Por cada metro recorrido de este desierto,
más largo que la probabilidad de regresar
y sentir mi cabeza sobre mi vieja almohada,
me persigue la sombra intacta de mis hijos,
una esposa honrada que le tiemblan las manos
y que cada vez que mi cobarde conciencia
la trae a la vida, me bendice con sus lágrimas.
Reside en mí y en ellos un miserable hueco
que apareció cuando cambié el pan de la alacena
por ilusiones que se evaporan cada vez
que me quito el sombrero y alzo la mirada al sol.
Ese hueco que me azota la energía es tan celoso;
no deja dormir, ni pensar y quiebra al amor
como el frágil cristal que verdaderamente es.
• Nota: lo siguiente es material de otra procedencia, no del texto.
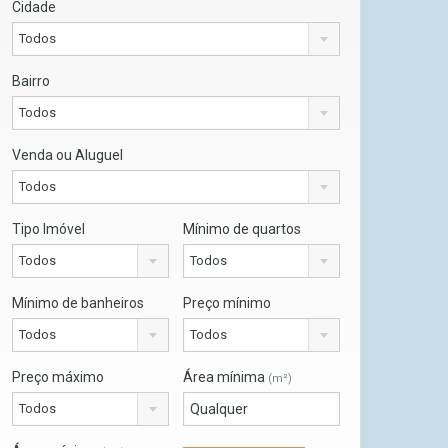
Cidade
Todos
Bairro
Todos
Venda ou Aluguel
Todos
Tipo Imóvel
Mínimo de quartos
Todos
Todos
Mínimo de banheiros
Preço mínimo
Todos
Todos
Preço máximo
Área mínima
(m²)
Todos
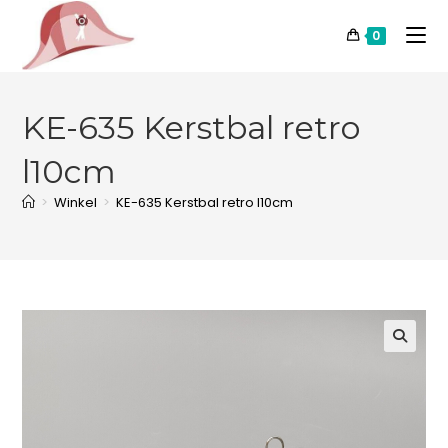
0
KE-635 Kerstbal retro
l10cm
>
Winkel
>
KE-635 Kerstbal retro l10cm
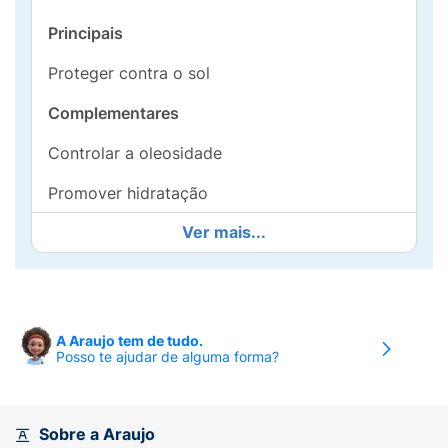
Principais
Proteger contra o sol
Complementares
Controlar a oleosidade
Promover hidratação
Ver mais...
Reduzir e uniformizar a pigmentação
Tipos de pele
Todos
A Araujo tem de tudo.
Ingredientes e Ativos
Posso te ajudar de alguma forma?
NIACINAMIDA
Forma estável de vitamina B3 capaz de
Sobre a Araujo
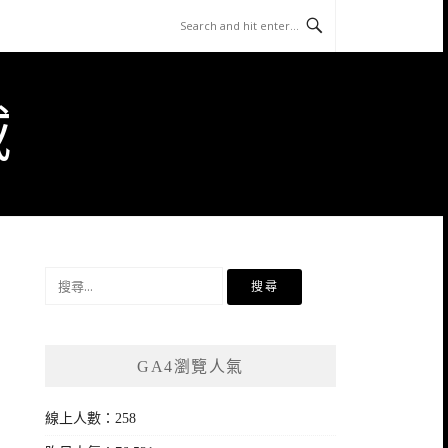
域
搜
尋
關
鍵
GA4瀏覽人氣
字:
線上人數：258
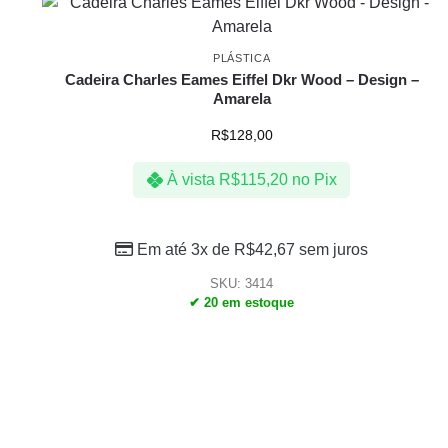
PLÁSTICA
Cadeira Charles Eames Eiffel Dkr Wood – Design –
Amarela
R$
128,00
À vista
R$
115,20
no Pix
Em até 3x de
R$
42,67
sem juros
SKU: 3414
✔ 20 em estoque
«Si el viento no corre contigo, corre para el lado
en que lo hace él» Sabias palabras de mi padre
que vió en carne viva al gran muro que ahora
tengo en frente mío. ¿Habrá sido él feliz?.
O habrá extrañado los consejos de mi madre,
esos que el el frío y la miseria no dejan que escuche.
Por cada metro recorrido, voy dejando flores
para que aquél al que se le doblen sus rodillas
o le flaqueen los recuerdos y extrañe a su familia
las recoja con sus últimas fuerzas y haga un ramo;
así al llegar a casa lo entregue a la mujer que rezó por él.